What to do
Hand back, word for word, the lines from the one containing "Подробнее о cookie‑файлах и их использовании" to the end of the records, both included, and leave out pictures.

(Items from a data source)
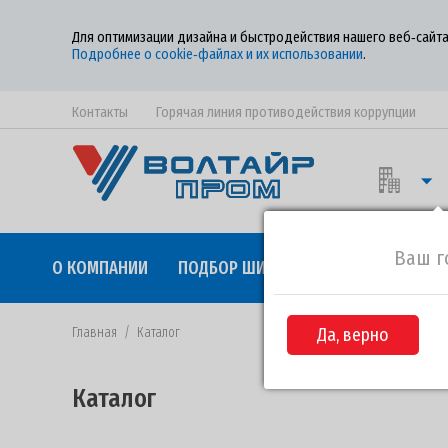
Для оптимизации дизайна и быстродействия нашего веб‑сайта
Подробнее о cookie‑файлах и их использовании
.
Контакты
Горячая линия противодействия коррупции
Ваш г
О КОМПАНИИ
ПОДБОР ШИН
КАЧЕСТВО
СОТР
Главная
/
Каталог
Да, верно
Каталог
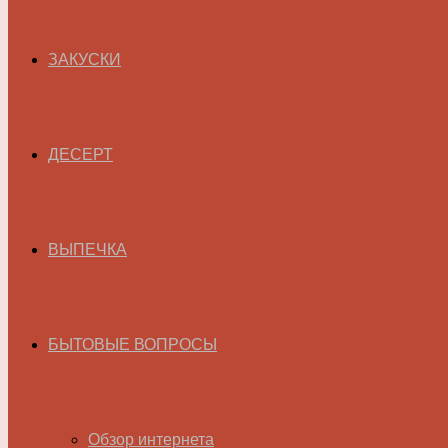
ЗАКУСКИ
ДЕСЕРТ
ВЫПЕЧКА
БЫТОВЫЕ ВОПРОСЫ
Обзор интернета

Result of this task
Подробнее о cookie‑файлах и их использовании
.
Контакты
Горячая линия противодействия коррупции
Ваш г
О КОМПАНИИ
ПОДБОР ШИН
КАЧЕСТВО
СОТР
Главная
/
Каталог
Да, верно
Каталог
ЗАКУСКИ
ДЕСЕРТ
ВЫПЕЧКА
БЫТОВЫЕ ВОПРОСЫ
Обзор интернета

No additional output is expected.